Trevor McDonald was refreshingly honest about the price of success and the choices he has made: “I review those choices regularly, and I can’t say whether I’d make them again. In this job, we jump when we’re sent. We itch to consent.” Even though he looks back now and thinks some of what he did was “crazy”, there is a justification: “This is what the job requires, and this is what you do.”

Of the pressure of being Britain’s first black broadcaster, McDonald appears to have taken it in his stride, telling us that he was “surprised” by the interest shown (his appointment made the national news). “I took the job because I had a mortgage and bills to pay. And then people turned up at my house wanting photos!”

His advice to budding journalists is simple: “Read, read, read – and not just UK newspapers. Read other countries’ newspapers, every magazine and any book written by a journalist.” This is a man who’s passionate about his craft – “It’s not possible to be a casual journalist” – although he understands the need for escapism and uses poetry to unwind.

Sir Trevor’s upbringing, in the West Indies, has informed every chapter of his life: “My generation had to be seen to succeed. We weren’t supposed to fail. I had a strong fear of not getting it right.” Asked by an audience member why he has no trace of a West Indian accent, McDonald replied, simply: “I came to the U.K. without one; it had never been allowed in the house. Our mother made us speak what she believed to be the King’s English.”

To this day cricket, which McDonald and his childhood friends played obsessively in their village, remains a “great source of joy” – and early on in his career Sir Trevor spent two years working as a sports correspondent. “Cricket is a West Indian disease for which there is no known cure”, he joked, adding that he even played it with his Ulster TV colleagues whilst based in Northern Ireland: “It was escapism on the top of a hut, using tennis balls. We could see where the bombs were going off due to smoke appearing, so it also had a useful purpose.”

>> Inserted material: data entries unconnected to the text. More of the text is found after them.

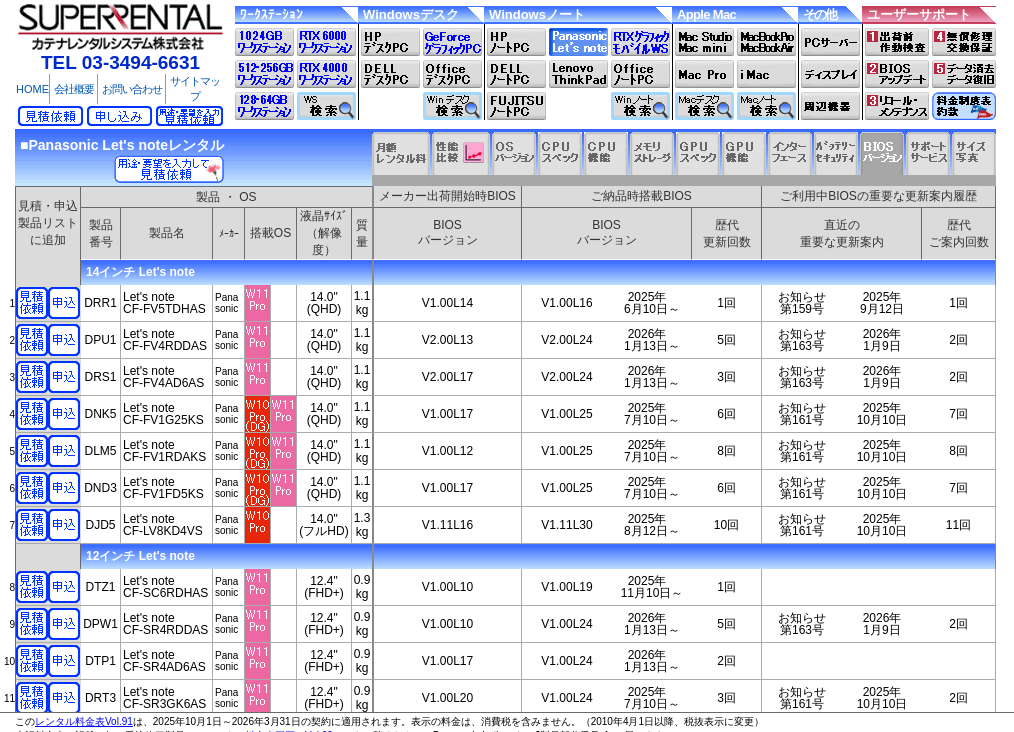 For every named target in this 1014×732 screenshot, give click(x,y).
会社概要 (74, 89)
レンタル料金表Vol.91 (84, 721)
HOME (32, 89)
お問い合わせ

Unsurprisingly, McDonald was infuriated by the Windrush saga: “I thought it was a scandal, and I attacked it from the perception of West Indians. During World War Two, West Indian men came here to fight. Many of their wives travelled here at their own expense, to support their men – and the mother country.” McDonald was particularly angered by the phrase “Hostile Environment Policy”, asking us “Why couldn’t it be called ‘Fair’ or ‘Effective’ Policy?”

It’s impossible to summarise all of Sir Trevor McDonald’s achievements in a single blog post – so I will conclude by saying that, in the flesh he was every bit as warm, intelligent and opinionated as I had hoped and that we would all do well to heed his closing remarks on today’s world: “Journalists tend to see the bad side of people much more easily. But talking always helps. We have to get on with each other. There’s no other choice.”